Los primeros meses de mandato, este neoperonismo aliado al kirchnerismo se dedicó a una sola cosa: evitar el default a toda costa. Luego de una exitosa gira por Europa y de conseguir el apoyo de Donald Trump ante el Fondo, Alberto se preparaba para la difícil negociación con los acreedores privados. Ya sea ante default o milagro de acuerdo, luego de eso venía esa dura tarea que ya no podía esperar más: la reforma que permita, como mínimo, pasar los cuatro años que tenía por delante.
¿Entonces qué pasó? Pandemia mundial. Parece un chiste peronista.
Hoy el presidente se presenta ante los medios haciendo alardes de su gestión de salvador de cada argentino, con su trabajo ejemplar de epidemiólogo de la patria. Él no tiene el problema del resto de los mandatarios que deben elegir entre salud o economía. La economía ya estaba muerta desde antes y la única novedad ahora es la aparición de una excusa inimaginable e inmejorable: la enfermedad que cambió dramáticamente la actividad del planeta entero. Algo más allá del sueño más húmedo de cualquier mandatario peronista. Un regalo del cielo impagable.
De a poco la gente comienza a percibir que el Gobierno no tiene ninguna intención de empezar a desregular la cuarentena. Claro que no. ¿Por qué iba de hacerlo? Si hasta se dieron el lujo de instaurar un corralito de facto ante la limitación del servicio de cajas en los bancos. Los cajeros automáticos solo habilitan algunos billetes para que la huida al dolar libre no sea considerada como opción. Mientras tanto la emisión monetaria es tan descontrolada que la Casa de la Moneda se estaría quedando sin papel. La cárcel va mucho más lejos que el encierro físico y las autoridades le sacan todo el jugo posible.
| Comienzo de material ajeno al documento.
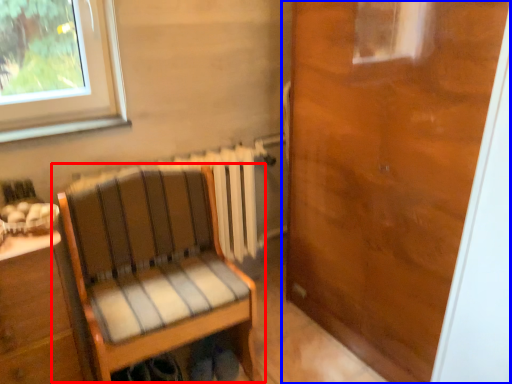 Question: Which of the following is the farthest to the observer, chair (highlighted by a red box) or door (highlighted by a blue box)?

Choices:
 (A) chair
 (B) door

Answer: (A)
Con menos de 100 muertos y un número mentiroso de contagios vinculado al poco testeo, Fernández ya prepara el discurso para lo que viene. Los últimos días reconoció que prefiere tener “un 10 % más de pobreza” o una caída drástica de la actividad económica, e incluso que ya “no le importa el déficit fiscal”. “Entre la economía y la vida yo elijo la vida. La economía se recuperará, pero una vida que se pierde no se recupera más”, dice en cada intervención el socio de Cristina Kirchner.
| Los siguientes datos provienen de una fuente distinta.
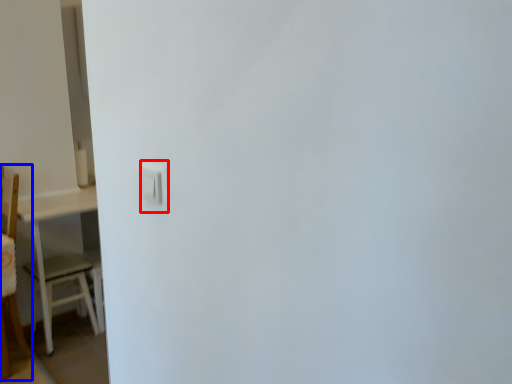 Question: Which object is further to the camera taking this photo, light switch (highlighted by a red box) or furniture (highlighted by a blue box)?

Choices:
 (A) light switch
 (B) furniture

Answer: (B) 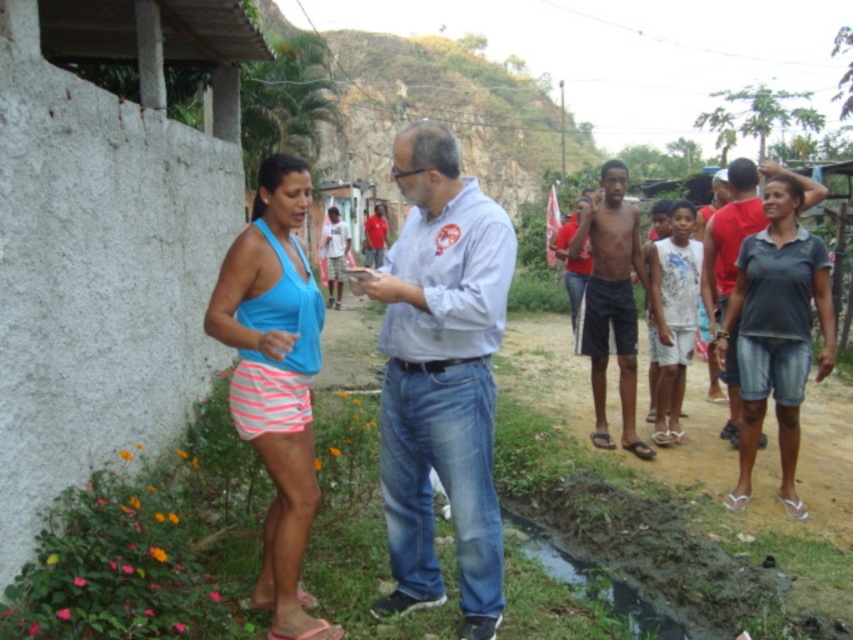 Question: Can you confirm if matte blue tank top at center is bigger than pink fabric sandal at lower left?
Mientras tanto, los argentinos ya comenzamos a percibir ciertas problemáticas y no distinguimos muy bien si se trata de la pandemia o de la economía doméstica. Los faltantes y el racionamiento llegaron a los supermercados y, aunque existe el pánico y la gente compra de más, varios casos no se relacionan exclusivamente con el COVID-19. Varias empresas productoras de alimentos, autorizadas para seguir trabajando durante la cuarentena, ya han bajado la cortina. La presión impositiva y la legislación laboral se hace imposible de sostener, sobre todo si se instauran delirantes controles de precios en el marco de una inflación constante. El ambiente está raro, pero el chivo expiatorio es el tema de actualidad a nivel mundial.
Si antes la crisis en el horizonte era predecible, ahora podemos decir que es inevitable. Tan predecible e inevitable como el discurso oficial que será épico y bélico. El de la lucha contra el enemigo invisible que puso en jaque al mundo entero.
El panorama será desolador: hiperinflación, más de medio país por debajo de la línea de pobreza, desempleo altísimo y consolidación de la pobreza estructural. Quizás en ese escenario sombrío haya una oportunidad para enderezar el rumbo. Lamentablemente, Argentina parece negada a considerarla hasta que no haya nada más por perder.